A ausência. Não o luto organizado das flores e dos discursos. A ausência viva, ardendo nas veias, arrancando o ar dos pulmões.
Pensei nela de novo quando li sobre Walid Khalid Abdalla Ahmad. Walid tinha 17 anos, brasileiro-palestino. Foi preso em Israel em setembro do ano ado, morreu na prisão de Megido em março. Um menino. Um menino que deveria estar escolhendo qual música mandar pra uma garota, que filme ver, qual rebeldia inventar contra o mundo velho. Mas estava preso, sem julgamento, sem defesa, sem mãe por perto. Morreu de fome, de infecção, de abandono. O Estado de Israel, esse mesmo que gosta de discursar sobre civilização, deixou um menino brasileiro morrer como se fosse bicho acorrentado no escuro.
O corpo dele continua sequestrado há mais de um mês. A mãe, Nida’h, sem poder enterrar o filho, sem poder vê-lo uma última vez. O Brasil pede, pede, e Israel cala. Enquanto isso, o Exército de Israel sequestrou também Salah Al-Din Yasser Hamad, primo de Walid, outro adolescente brasileiro-palestino. Salah está em Ofer, um presídio conhecido por quebrar corpos e almas. Vinte e uma acusações num tribunal militar, onde nem a própria inocência tem direito de entrar pela porta.
Quando um brasileiro morre em ataque do Hamas, como Ranani Glazer, a dor é reconhecida, publicada, lamentada em cadeia nacional, como tem que ser. Mãe é mãe em qualquer geografia. O Estado brasileiro mandou condolências, mobilizou diplomacia, acolheu a família, como tem que ser.
Mas quando o jovem morto é palestino, o silêncio vem fácil. O Itamaraty solta uma nota. O corpo apodrece na geladeira de um governo que brinca de genocídio. Os jornais chamam de “detenção”, como se cadeia para menino de 17 anos fosse rotina. Como se Nida’h não estivesse vivendo a mesma ausência insustentável que Tatiana, a mãe brasileira de Ranani. Como se a carne de Walid fosse menos carne. Como se a dor de Nida’h não fosse a mesma dor de Tatiana.

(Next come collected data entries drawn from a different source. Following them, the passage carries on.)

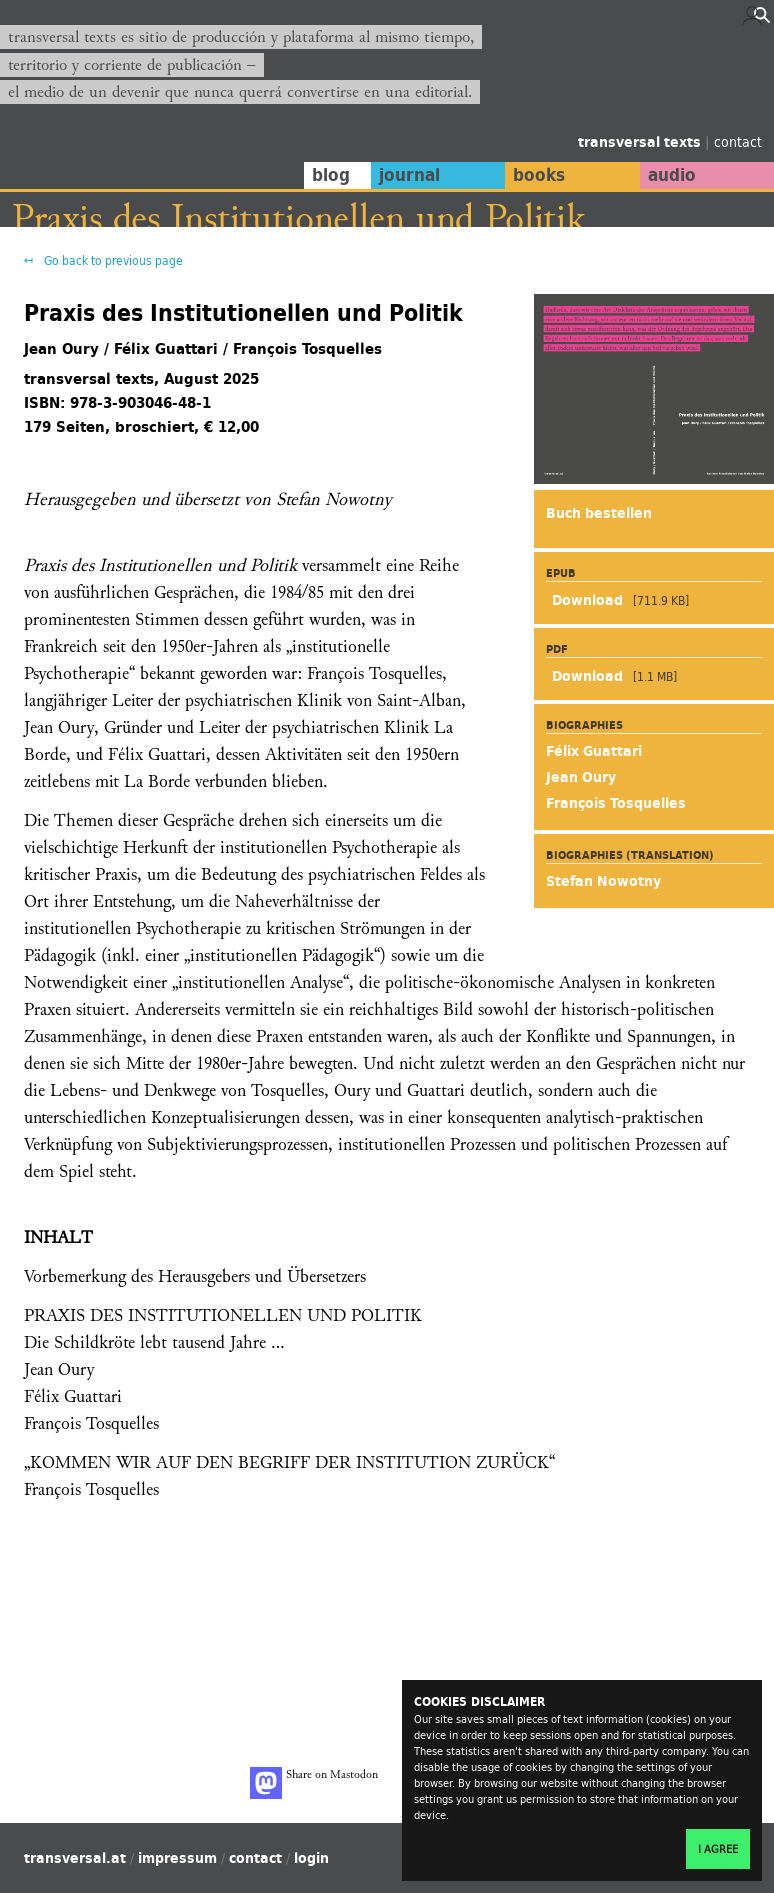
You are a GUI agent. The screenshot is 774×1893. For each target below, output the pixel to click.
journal (409, 175)
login (311, 1858)
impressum (177, 1858)
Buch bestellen (599, 513)
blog (331, 175)
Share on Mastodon (314, 1783)
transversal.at (75, 1858)
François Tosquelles (616, 803)
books (539, 175)
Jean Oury (581, 777)
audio (672, 175)
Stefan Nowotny (603, 881)
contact (738, 141)
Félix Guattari (594, 751)
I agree (718, 1849)
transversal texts (641, 142)
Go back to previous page (112, 260)
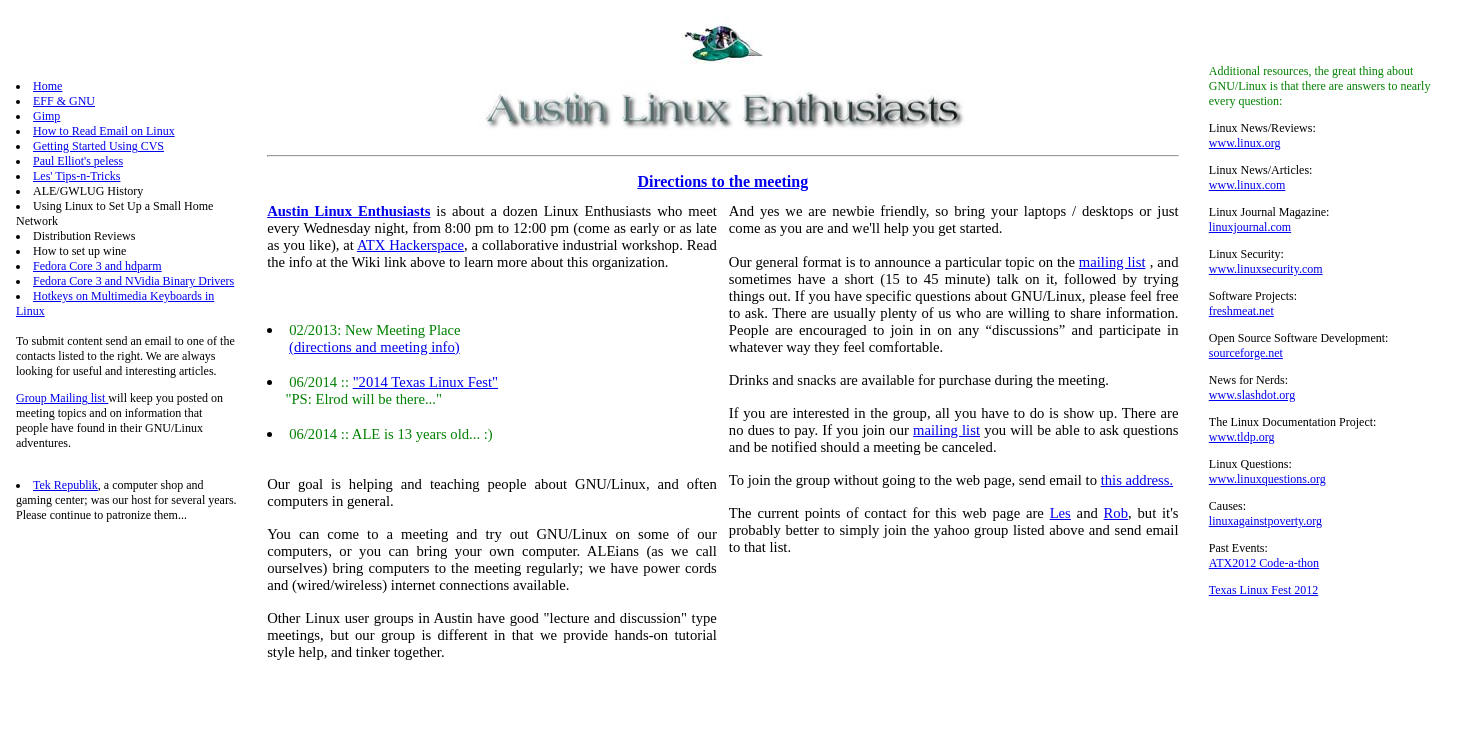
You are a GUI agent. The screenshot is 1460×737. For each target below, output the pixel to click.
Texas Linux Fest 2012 (1263, 590)
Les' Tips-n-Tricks (76, 176)
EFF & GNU (64, 101)
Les (1060, 513)
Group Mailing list (62, 398)
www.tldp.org (1242, 437)
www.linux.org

Quem já carregou um filho morto nos braços, quem já conheceu a violência da ausência que mata todo dia, sabe.Não existe mãe meio órfã, não existe ausência pela metade, não existe lágrima que tenha nacionalidade.O que existe é a decisão política de quem pode ser lembrado como vítima e quem deve ser descartado como estatística.
Walid foi descartado. Como Bergson, como tantos, como todos aqueles que a violência estatal, seja vestida de farda no Araguaia ou de uniforme em Megido, decide que não merecem futuro.
Com a diferença de que, décadas depois, Bergson teve sua luta reconhecida, seu nome lavado da lama dos assassinos. Sua mãe recebeu, ainda em vida, a justiça que o país lhe devia. Tardia, dolorosa, mas real. E é importante que isso seja dito, porque a memória de Bergson também é a memória de quem, como eu, conhece sua família e sabe que o nome dele foi reabilitado na história, um esforço de justiça, por mais que demorado.
Que Walid, Salah e todos os meninos palestinos não precisem esperar cinquenta anos para que sua humanidade seja finalmente enxergada.
Aqui, entre nós, que conhecemos o luto de verdade, a ausência não se domestica, nem a nossa memória. E nós, mães, não vamos esquecer.